- ASSIGNED TASK: Give back exactly the lines of the entries below from the line with "éditeur et opportunités créatives" to the line with "En établissant des liens de qualité, nous", inclusive, and only those.

- RECORDS FOR THIS TASK:
# # # # #

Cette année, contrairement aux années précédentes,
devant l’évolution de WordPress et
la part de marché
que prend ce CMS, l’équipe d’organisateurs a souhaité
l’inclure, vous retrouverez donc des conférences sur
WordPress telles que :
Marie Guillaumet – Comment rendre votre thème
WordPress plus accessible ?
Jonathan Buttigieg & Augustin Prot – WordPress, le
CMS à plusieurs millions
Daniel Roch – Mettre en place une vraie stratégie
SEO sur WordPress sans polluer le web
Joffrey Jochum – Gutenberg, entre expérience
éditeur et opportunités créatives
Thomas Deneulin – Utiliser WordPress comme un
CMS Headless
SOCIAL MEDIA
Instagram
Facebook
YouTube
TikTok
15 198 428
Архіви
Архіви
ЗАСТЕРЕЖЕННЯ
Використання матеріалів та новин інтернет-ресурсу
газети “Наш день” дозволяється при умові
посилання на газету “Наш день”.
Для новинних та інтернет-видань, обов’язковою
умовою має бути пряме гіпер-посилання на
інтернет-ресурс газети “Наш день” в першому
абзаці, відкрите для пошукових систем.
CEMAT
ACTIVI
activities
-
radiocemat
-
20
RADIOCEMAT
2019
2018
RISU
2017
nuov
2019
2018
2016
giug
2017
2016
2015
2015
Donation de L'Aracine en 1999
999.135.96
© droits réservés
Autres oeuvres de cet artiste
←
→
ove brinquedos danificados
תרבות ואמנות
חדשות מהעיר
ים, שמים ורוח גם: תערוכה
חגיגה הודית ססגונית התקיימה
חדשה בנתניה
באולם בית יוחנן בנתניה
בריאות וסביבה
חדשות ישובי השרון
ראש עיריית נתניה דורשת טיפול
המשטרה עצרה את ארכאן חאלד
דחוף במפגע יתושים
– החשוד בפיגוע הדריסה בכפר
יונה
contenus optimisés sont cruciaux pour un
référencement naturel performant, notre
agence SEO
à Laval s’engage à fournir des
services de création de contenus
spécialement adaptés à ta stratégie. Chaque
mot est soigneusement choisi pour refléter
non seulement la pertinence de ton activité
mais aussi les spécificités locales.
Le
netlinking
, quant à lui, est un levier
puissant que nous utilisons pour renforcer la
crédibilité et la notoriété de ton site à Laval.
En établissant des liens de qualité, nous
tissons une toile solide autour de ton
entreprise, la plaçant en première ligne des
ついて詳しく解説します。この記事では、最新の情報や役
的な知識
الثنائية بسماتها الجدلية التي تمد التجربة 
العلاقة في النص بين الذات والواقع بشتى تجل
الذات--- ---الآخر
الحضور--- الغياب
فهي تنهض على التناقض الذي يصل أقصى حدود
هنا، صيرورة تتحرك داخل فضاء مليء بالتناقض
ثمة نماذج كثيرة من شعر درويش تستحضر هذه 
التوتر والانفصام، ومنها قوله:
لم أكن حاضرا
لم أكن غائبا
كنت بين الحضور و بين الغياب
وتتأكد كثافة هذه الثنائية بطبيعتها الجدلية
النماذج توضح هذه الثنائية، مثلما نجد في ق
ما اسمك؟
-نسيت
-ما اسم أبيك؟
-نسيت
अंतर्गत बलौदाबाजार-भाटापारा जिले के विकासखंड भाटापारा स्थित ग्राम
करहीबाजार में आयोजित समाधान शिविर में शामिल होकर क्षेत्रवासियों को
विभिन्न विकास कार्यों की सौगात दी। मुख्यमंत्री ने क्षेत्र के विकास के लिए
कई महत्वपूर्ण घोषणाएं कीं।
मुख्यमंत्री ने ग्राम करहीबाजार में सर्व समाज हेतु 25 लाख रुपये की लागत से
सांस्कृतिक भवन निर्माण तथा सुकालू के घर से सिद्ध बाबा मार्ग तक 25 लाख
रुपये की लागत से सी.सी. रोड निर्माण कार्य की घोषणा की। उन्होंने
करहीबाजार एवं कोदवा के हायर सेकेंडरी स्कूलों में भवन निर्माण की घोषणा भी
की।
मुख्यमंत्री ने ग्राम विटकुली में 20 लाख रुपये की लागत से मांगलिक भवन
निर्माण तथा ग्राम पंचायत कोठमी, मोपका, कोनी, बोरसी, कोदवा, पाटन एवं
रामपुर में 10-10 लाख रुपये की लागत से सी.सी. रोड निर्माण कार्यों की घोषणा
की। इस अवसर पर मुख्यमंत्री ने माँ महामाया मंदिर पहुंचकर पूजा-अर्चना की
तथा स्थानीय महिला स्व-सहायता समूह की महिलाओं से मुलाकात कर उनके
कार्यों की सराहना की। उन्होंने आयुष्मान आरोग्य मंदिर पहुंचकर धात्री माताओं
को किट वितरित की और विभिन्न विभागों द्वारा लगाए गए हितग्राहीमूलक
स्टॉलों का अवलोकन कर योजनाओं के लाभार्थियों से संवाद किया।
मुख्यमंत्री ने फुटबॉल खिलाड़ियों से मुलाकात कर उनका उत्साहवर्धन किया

# # # # #

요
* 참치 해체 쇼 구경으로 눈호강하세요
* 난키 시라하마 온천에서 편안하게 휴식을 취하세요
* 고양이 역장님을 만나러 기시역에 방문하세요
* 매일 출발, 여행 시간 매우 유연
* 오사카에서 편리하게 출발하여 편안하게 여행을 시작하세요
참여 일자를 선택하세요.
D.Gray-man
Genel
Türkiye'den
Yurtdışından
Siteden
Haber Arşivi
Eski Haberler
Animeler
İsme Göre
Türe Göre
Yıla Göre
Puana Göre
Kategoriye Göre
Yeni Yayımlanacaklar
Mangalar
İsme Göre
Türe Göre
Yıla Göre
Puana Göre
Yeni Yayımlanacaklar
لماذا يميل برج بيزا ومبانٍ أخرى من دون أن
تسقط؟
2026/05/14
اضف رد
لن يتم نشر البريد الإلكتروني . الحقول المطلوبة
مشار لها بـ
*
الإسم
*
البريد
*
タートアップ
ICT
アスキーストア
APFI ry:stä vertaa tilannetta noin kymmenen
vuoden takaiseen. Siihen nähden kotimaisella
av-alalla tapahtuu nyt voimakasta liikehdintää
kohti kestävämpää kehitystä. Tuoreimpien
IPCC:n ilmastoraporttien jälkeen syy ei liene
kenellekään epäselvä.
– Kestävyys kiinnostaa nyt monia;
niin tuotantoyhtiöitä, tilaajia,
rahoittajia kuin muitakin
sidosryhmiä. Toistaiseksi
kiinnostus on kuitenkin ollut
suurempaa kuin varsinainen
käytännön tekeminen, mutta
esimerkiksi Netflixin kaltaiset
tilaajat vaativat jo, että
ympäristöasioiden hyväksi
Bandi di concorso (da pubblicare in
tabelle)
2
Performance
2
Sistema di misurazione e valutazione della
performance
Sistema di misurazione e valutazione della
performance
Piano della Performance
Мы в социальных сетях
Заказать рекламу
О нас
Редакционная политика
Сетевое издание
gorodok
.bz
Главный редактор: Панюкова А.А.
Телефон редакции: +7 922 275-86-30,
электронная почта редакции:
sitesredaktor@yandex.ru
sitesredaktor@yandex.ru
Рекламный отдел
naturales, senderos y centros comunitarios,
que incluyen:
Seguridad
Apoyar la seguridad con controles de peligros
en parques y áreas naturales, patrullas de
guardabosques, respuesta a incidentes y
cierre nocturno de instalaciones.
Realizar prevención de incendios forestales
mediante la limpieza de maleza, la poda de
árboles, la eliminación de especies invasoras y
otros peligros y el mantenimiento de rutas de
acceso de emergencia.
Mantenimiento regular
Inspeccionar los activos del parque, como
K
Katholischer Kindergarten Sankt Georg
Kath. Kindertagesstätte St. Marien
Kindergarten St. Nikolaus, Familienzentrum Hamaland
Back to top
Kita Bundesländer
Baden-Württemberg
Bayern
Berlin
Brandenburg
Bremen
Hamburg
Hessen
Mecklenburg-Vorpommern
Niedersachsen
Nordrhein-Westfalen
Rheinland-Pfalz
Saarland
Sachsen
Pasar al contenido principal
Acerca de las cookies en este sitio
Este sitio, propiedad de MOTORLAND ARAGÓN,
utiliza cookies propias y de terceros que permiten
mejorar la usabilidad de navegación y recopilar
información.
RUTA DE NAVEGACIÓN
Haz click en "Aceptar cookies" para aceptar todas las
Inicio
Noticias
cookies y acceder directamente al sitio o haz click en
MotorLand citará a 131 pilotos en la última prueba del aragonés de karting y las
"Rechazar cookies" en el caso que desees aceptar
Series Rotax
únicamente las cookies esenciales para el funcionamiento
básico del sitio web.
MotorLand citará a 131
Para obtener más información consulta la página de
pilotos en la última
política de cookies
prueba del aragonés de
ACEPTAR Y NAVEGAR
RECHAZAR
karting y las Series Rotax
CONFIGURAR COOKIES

# # # # #

- SOLUTION FOR THIS PROBLEM:
éditeur et opportunités créatives
Thomas Deneulin – Utiliser WordPress comme un
CMS Headless
SOCIAL MEDIA
Instagram
Facebook
YouTube
TikTok
15 198 428
Архіви
Архіви
ЗАСТЕРЕЖЕННЯ
Використання матеріалів та новин інтернет-ресурсу
газети “Наш день” дозволяється при умові
посилання на газету “Наш день”.
Для новинних та інтернет-видань, обов’язковою
умовою має бути пряме гіпер-посилання на
інтернет-ресурс газети “Наш день” в першому
абзаці, відкрите для пошукових систем.
CEMAT
ACTIVI
activities
-
radiocemat
-
20
RADIOCEMAT
2019
2018
RISU
2017
nuov
2019
2018
2016
giug
2017
2016
2015
2015
Donation de L'Aracine en 1999
999.135.96
© droits réservés
Autres oeuvres de cet artiste
←
→
ove brinquedos danificados
תרבות ואמנות
חדשות מהעיר
ים, שמים ורוח גם: תערוכה
חגיגה הודית ססגונית התקיימה
חדשה בנתניה
באולם בית יוחנן בנתניה
בריאות וסביבה
חדשות ישובי השרון
ראש עיריית נתניה דורשת טיפול
המשטרה עצרה את ארכאן חאלד
דחוף במפגע יתושים
– החשוד בפיגוע הדריסה בכפר
יונה
contenus optimisés sont cruciaux pour un
référencement naturel performant, notre
agence SEO
à Laval s’engage à fournir des
services de création de contenus
spécialement adaptés à ta stratégie. Chaque
mot est soigneusement choisi pour refléter
non seulement la pertinence de ton activité
mais aussi les spécificités locales.
Le
netlinking
, quant à lui, est un levier
puissant que nous utilisons pour renforcer la
crédibilité et la notoriété de ton site à Laval.
En établissant des liens de qualité, nous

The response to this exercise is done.